Analysing memory leaks is really difficult: huge amounts of data is involved and usually, it is almost impossible to determine which of the mentioned objects are leaked and which are rightfully in use.
In addition, long running Python processes usually have degrading memory use - due to memory fragmentation. There is nothing you can do against this.
Therefore: if the leak seems to be small, it may be much more advicable to restart your process periodically (during times where a restart does not hurt much) rather than try to find (and fix) the leaks. Only when the leak is large enough that it would force you to too frequent restarts, a deeper analysis may be advicable (large leaks are easier to locate as well).
I have analysed memory leaks several times for Zope applications.
Zope helped me much by its "Top Refcount" functionality. This uses the fact that a class/type instance (in many cases) holds a reference to the corresponding class/type instance (it seems not to work for all elementary types). Thus looking at the refcount of the class/type gives you an indication how many instances of this class/type are around. Zope presents this information sorted by number. Then you send requests against Zope and reexamine the information:
You get something like:
Class June 13, 2013 8:18 am June 13, 2013 8:18 am Delta
...ApplicationManager 15 22 +7
...DebugManager 9 12 +3
In the case above, my requests have created 7 additional "ApplicationManager" and 3 additional "DebugManager" instances.

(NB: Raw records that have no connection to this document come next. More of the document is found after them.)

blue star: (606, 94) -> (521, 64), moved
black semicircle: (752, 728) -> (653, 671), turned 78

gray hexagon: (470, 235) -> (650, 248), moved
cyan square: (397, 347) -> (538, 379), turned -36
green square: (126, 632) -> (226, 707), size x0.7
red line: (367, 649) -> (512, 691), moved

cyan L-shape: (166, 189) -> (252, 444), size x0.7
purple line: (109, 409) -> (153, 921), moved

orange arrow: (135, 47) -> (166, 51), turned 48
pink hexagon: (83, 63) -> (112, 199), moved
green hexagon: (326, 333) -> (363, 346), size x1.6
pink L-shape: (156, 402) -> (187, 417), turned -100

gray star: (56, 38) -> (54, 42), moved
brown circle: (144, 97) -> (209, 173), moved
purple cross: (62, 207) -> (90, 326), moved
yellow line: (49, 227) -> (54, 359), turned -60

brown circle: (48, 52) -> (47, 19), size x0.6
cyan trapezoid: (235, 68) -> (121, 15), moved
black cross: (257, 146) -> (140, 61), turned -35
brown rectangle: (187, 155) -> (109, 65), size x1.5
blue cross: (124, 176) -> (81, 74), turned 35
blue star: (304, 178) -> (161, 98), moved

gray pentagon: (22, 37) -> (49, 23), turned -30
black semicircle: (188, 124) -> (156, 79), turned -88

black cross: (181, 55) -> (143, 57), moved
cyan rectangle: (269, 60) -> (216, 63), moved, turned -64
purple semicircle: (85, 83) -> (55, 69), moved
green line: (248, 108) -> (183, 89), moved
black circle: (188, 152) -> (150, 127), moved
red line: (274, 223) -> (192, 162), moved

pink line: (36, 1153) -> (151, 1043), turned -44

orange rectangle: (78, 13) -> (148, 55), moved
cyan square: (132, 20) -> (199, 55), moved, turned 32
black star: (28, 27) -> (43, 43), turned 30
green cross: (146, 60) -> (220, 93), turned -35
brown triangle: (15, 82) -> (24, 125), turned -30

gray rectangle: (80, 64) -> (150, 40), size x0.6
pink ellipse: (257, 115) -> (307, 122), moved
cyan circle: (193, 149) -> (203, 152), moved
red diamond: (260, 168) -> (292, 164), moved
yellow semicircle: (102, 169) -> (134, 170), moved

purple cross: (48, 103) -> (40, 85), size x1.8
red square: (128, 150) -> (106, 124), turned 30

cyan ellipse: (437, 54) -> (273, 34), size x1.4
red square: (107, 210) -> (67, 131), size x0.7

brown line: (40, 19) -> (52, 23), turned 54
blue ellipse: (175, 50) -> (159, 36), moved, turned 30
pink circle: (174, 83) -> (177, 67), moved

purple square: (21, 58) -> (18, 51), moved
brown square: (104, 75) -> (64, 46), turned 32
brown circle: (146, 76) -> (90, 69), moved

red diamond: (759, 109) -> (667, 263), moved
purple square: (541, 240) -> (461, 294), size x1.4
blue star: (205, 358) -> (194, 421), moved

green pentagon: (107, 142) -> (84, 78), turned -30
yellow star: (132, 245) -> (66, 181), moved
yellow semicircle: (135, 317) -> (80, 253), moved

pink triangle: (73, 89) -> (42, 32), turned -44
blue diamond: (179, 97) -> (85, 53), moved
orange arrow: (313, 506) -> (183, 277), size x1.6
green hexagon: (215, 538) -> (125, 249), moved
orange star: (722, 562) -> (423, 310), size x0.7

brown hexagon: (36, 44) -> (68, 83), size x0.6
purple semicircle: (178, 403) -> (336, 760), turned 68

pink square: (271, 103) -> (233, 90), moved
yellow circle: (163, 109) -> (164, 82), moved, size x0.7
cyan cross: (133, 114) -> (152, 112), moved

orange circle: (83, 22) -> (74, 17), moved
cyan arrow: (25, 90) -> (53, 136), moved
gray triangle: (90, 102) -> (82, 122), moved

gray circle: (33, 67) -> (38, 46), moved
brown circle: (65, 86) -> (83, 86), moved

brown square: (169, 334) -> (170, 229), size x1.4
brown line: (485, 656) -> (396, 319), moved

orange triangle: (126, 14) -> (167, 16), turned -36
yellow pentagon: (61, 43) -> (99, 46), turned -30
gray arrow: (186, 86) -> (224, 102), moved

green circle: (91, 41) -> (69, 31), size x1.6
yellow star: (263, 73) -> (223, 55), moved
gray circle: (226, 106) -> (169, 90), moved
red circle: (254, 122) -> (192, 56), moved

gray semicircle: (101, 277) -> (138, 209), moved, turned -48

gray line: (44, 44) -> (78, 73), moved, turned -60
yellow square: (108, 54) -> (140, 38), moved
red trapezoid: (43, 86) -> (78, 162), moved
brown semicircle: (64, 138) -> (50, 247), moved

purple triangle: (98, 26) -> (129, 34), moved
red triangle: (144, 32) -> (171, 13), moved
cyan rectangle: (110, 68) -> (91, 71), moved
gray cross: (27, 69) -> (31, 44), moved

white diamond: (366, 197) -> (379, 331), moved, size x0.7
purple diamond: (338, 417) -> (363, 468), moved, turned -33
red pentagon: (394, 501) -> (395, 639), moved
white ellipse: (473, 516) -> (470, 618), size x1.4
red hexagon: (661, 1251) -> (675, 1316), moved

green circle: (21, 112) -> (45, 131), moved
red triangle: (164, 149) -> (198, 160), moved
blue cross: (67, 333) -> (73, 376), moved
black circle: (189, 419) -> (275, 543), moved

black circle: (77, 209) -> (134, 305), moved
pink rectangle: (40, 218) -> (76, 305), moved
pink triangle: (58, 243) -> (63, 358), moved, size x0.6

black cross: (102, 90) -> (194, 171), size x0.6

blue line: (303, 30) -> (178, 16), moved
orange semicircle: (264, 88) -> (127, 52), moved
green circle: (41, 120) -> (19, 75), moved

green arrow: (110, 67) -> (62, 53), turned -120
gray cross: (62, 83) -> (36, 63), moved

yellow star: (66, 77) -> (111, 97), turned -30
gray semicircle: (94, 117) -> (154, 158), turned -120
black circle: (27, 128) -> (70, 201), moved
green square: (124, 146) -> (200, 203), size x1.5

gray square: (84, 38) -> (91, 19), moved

If Zope objects for which this functionality works leak, then this is a powerful tool to detect those object classes.
You could implement something similar for your server.
As mentioned, the approach does not work for (many; all?) elementary Python types. Thus, if the leak involves only those instances, it cannot be detected this way.
Memory leaks are often introduced by C extensions - and do not involve Python objects (but leak C level memory). Those, too, cannot be analysed by Python level approaches.